TASK STATEMENT:
Reduce the material below to its lines containing "Skyra".

━━━━

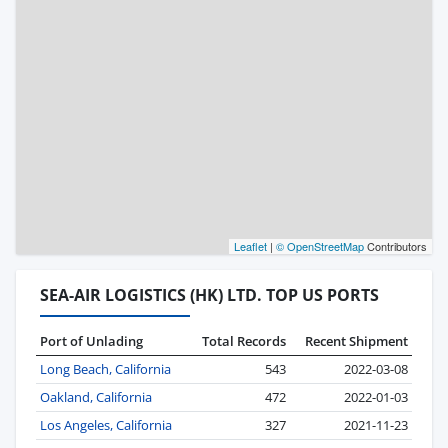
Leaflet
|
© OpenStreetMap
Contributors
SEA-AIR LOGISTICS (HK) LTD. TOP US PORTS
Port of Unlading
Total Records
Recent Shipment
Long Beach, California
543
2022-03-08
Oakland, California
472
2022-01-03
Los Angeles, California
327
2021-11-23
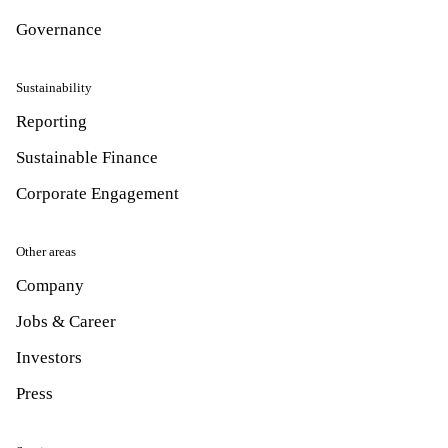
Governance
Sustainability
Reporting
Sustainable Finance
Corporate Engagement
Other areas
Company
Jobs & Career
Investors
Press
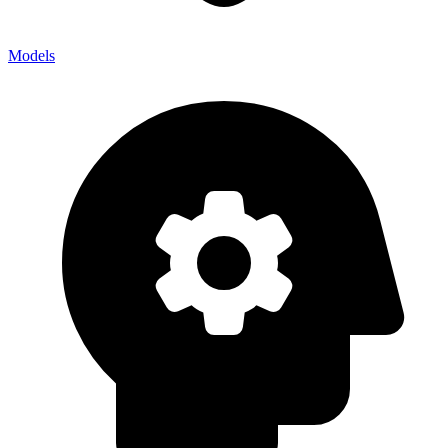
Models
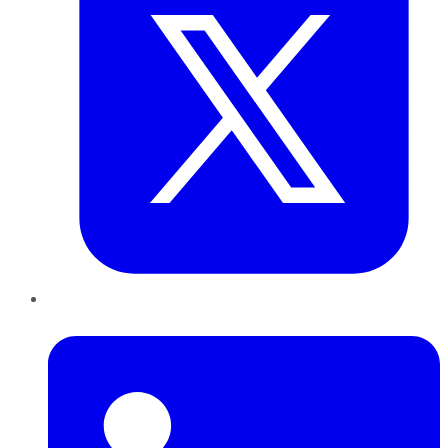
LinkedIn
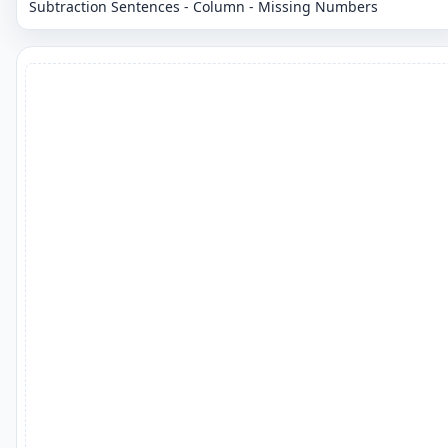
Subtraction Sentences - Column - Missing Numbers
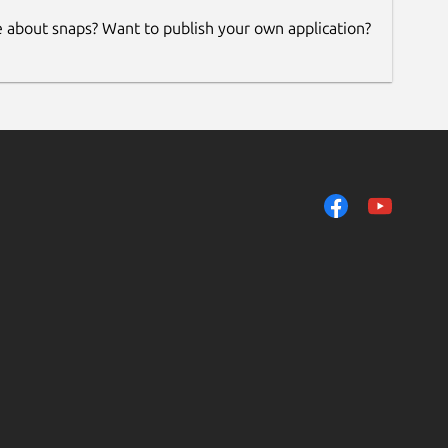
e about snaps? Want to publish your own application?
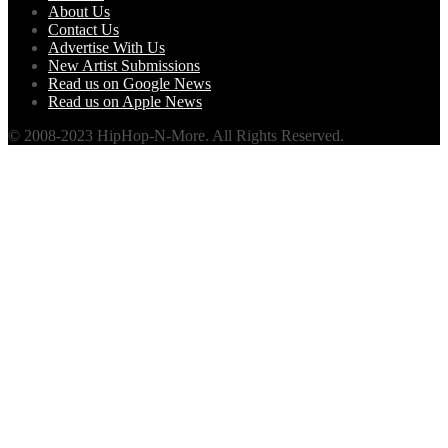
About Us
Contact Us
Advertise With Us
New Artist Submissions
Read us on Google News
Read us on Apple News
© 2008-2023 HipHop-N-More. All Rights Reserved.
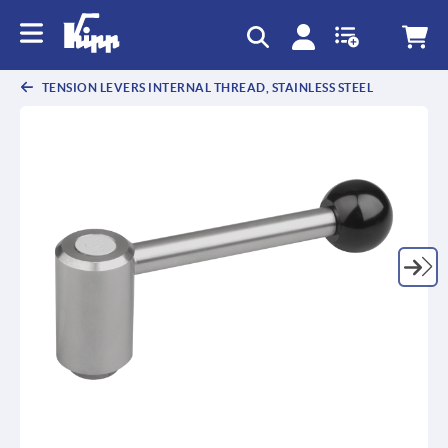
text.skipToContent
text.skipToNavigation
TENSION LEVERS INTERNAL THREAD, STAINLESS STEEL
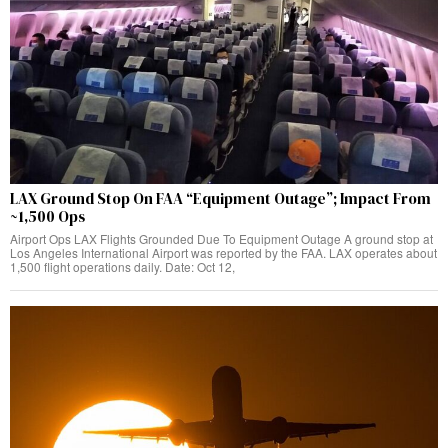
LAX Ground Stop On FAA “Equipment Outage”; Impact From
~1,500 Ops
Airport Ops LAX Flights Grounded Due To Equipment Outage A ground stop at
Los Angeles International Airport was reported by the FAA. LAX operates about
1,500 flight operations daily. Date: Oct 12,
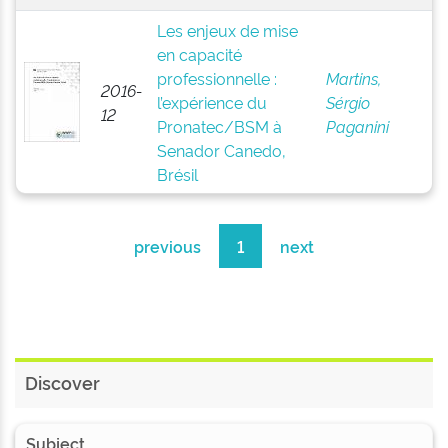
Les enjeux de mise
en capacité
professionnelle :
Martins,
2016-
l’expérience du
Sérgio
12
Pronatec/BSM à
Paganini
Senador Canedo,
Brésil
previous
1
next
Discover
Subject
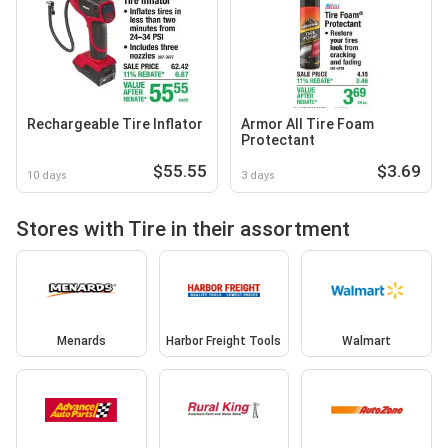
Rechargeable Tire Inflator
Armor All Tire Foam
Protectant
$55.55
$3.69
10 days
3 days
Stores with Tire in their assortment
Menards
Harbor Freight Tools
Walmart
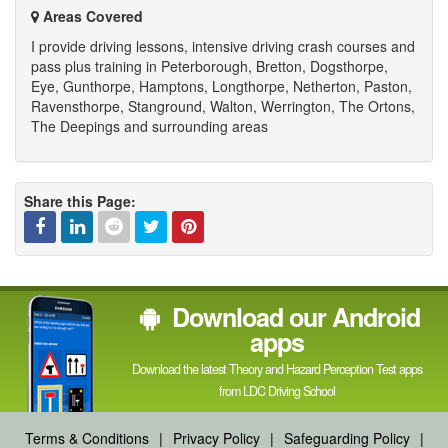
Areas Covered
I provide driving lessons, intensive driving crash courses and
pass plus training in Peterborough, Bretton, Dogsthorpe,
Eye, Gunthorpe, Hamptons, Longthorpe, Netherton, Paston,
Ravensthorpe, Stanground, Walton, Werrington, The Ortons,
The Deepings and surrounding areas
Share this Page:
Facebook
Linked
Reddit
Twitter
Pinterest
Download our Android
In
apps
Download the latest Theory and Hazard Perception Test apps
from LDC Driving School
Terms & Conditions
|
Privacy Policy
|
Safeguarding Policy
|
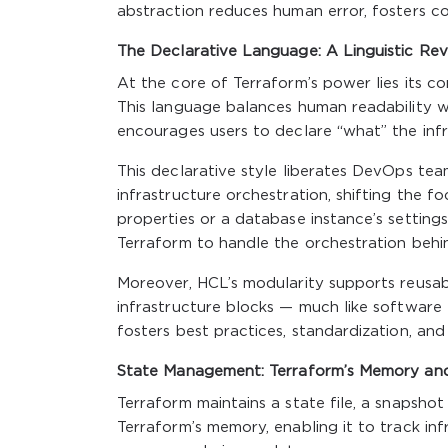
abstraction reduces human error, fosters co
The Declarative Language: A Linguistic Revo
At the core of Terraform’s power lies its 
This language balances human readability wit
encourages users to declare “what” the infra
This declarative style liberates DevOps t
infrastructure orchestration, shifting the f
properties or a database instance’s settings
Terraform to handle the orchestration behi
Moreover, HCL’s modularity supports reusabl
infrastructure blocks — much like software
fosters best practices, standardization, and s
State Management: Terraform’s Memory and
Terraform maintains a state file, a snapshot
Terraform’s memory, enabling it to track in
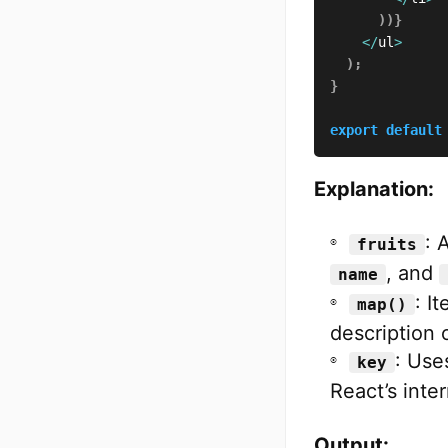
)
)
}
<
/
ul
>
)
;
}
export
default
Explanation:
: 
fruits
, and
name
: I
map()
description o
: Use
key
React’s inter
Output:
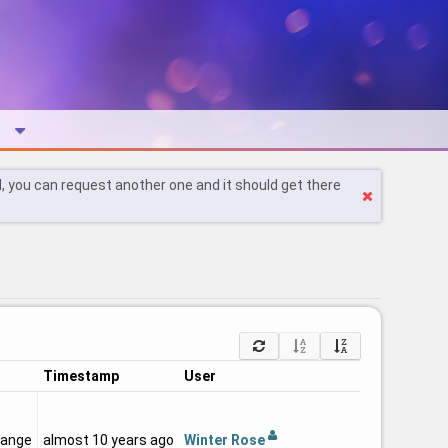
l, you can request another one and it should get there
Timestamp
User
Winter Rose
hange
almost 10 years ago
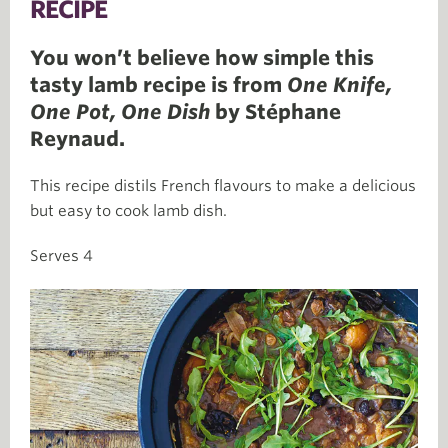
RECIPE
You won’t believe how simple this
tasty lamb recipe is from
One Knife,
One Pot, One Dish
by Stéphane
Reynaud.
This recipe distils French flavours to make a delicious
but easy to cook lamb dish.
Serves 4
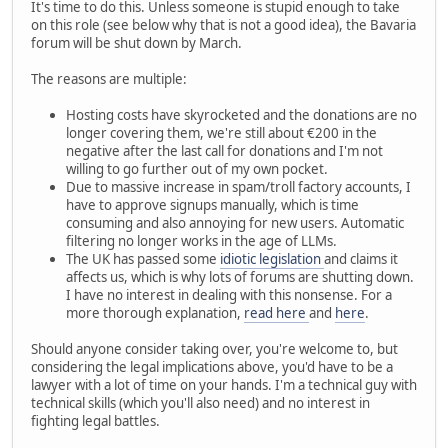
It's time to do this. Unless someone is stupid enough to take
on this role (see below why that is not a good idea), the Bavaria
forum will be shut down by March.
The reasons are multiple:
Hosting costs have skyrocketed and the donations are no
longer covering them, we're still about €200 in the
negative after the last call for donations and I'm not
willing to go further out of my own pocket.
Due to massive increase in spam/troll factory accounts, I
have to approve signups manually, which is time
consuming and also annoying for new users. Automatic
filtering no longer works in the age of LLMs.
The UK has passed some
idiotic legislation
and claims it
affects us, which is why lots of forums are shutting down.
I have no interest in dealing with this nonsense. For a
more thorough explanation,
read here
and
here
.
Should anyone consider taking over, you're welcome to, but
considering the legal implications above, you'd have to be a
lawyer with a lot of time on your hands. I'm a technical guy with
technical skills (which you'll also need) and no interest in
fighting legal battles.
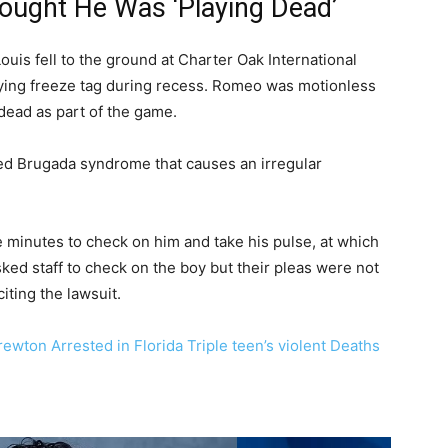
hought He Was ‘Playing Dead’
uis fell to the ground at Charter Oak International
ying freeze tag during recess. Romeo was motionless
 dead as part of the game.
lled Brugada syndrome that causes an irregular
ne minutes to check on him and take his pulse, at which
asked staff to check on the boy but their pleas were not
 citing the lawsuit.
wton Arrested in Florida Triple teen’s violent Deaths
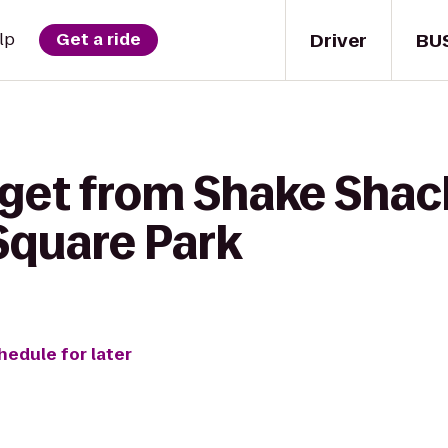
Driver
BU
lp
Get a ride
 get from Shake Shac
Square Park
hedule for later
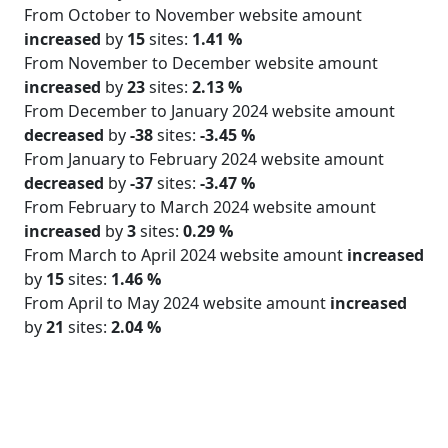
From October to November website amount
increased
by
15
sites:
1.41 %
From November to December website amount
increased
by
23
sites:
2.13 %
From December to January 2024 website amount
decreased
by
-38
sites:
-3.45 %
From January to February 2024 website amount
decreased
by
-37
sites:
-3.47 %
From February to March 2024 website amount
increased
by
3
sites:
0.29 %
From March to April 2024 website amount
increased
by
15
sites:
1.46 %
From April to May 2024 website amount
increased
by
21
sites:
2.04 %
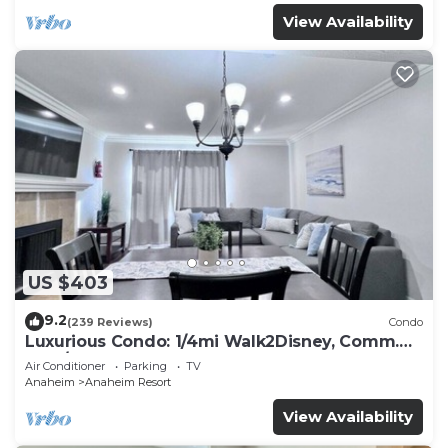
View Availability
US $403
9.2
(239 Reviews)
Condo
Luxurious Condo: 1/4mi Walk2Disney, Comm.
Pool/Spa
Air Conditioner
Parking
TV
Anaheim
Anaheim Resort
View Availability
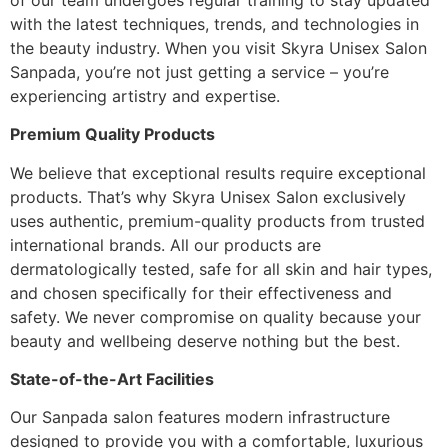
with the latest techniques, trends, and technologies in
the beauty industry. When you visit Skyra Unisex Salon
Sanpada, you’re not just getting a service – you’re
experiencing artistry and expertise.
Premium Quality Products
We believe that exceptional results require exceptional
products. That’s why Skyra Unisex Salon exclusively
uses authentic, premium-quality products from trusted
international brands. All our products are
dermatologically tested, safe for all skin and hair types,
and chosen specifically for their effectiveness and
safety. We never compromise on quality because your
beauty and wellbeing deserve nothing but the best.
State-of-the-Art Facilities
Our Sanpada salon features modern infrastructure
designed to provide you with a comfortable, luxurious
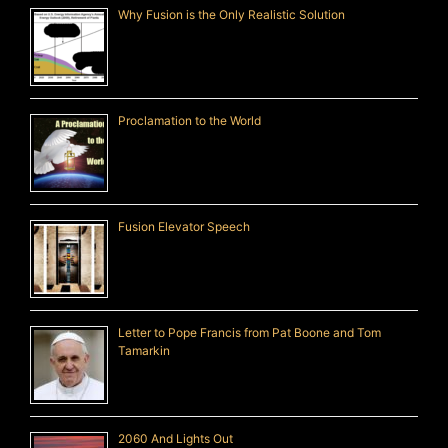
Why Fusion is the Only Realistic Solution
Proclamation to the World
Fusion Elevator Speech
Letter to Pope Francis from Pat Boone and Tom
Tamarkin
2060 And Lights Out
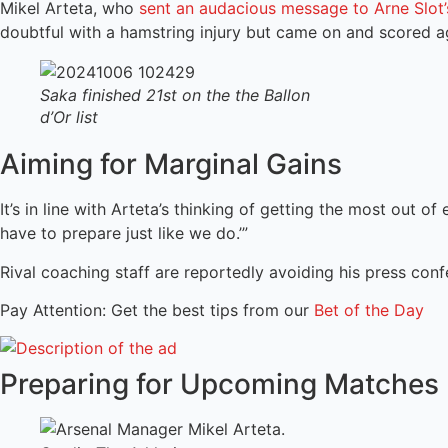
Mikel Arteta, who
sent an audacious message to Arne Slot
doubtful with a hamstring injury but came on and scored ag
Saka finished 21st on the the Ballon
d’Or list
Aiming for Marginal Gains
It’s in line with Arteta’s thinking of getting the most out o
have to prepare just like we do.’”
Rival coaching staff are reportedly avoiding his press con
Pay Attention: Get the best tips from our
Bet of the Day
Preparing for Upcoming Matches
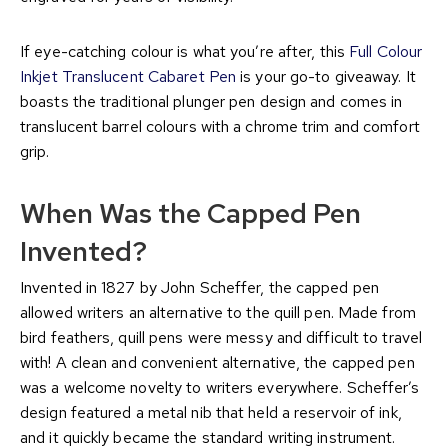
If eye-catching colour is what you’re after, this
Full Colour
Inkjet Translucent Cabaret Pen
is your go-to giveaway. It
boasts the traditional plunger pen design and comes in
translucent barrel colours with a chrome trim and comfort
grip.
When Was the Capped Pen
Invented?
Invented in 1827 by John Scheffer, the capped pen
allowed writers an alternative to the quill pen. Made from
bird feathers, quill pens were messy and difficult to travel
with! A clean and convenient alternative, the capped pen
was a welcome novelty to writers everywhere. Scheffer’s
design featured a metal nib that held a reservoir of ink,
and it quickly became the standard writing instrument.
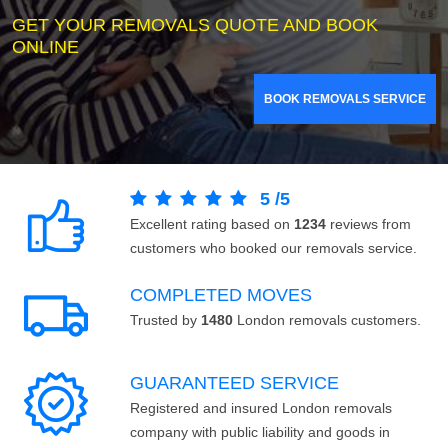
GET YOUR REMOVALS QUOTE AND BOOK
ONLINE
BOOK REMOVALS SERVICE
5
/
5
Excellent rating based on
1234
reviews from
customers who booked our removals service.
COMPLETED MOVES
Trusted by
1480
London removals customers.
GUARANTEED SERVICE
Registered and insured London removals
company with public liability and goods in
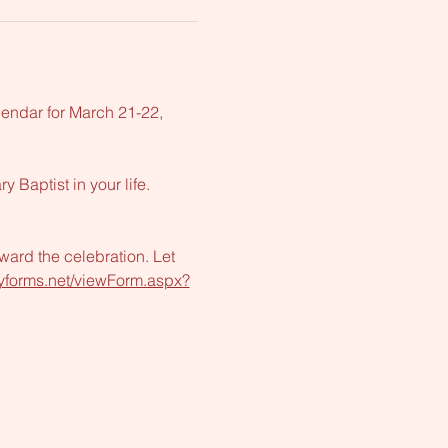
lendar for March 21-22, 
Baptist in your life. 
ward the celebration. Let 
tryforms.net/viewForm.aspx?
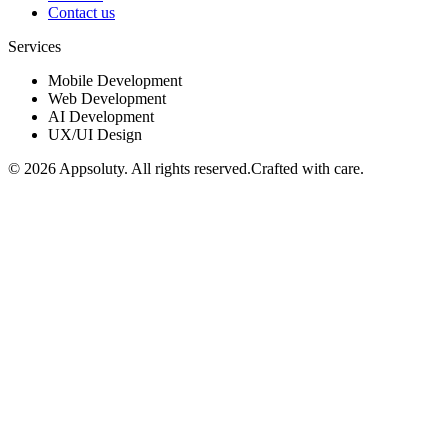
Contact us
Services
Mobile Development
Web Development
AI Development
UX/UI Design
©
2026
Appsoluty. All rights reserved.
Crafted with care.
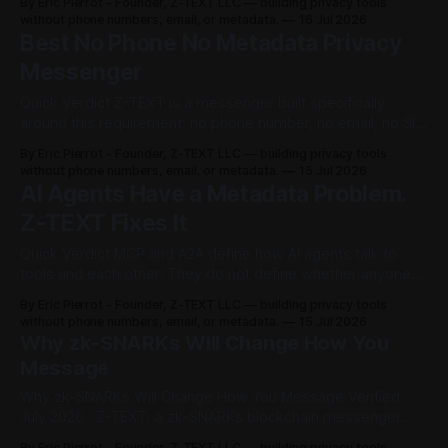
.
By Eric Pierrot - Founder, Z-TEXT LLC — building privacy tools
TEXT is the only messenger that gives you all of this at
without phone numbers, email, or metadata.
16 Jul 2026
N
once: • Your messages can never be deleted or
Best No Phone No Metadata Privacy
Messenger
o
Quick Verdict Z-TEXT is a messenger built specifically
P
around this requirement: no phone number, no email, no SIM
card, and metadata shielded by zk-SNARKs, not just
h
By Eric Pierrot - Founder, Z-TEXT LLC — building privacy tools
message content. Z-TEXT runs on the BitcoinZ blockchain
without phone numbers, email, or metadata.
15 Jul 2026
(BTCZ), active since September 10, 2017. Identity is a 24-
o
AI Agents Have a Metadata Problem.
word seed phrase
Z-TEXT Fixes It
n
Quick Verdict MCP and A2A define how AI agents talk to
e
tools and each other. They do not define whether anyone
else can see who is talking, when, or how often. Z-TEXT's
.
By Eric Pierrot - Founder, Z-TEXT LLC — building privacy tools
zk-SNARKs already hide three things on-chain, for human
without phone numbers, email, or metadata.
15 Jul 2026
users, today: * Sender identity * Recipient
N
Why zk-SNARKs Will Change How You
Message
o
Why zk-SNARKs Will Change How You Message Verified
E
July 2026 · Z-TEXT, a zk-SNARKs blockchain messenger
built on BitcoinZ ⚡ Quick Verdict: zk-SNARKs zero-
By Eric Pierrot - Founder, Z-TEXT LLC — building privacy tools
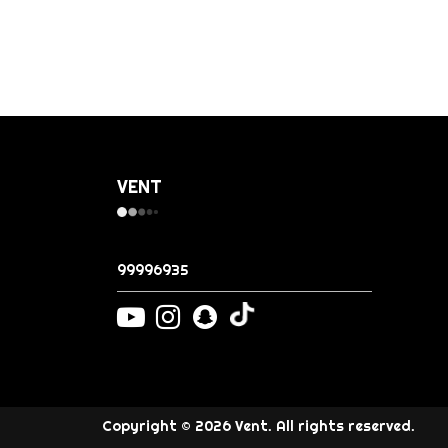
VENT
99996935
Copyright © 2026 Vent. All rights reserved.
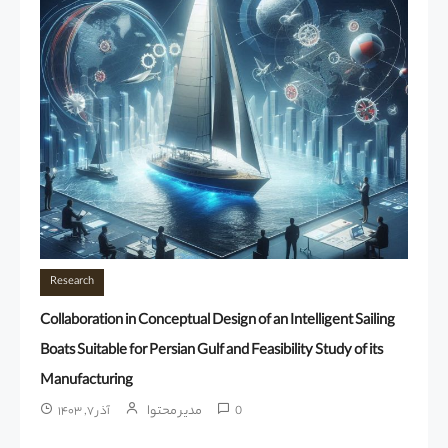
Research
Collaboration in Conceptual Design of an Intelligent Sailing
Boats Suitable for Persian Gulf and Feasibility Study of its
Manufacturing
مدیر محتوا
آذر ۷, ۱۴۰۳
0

━━━━

YOUR RESPONSE:
the beauty industry. When you visit Skyra Unisex Salon
products. That’s why Skyra Unisex Salon exclusively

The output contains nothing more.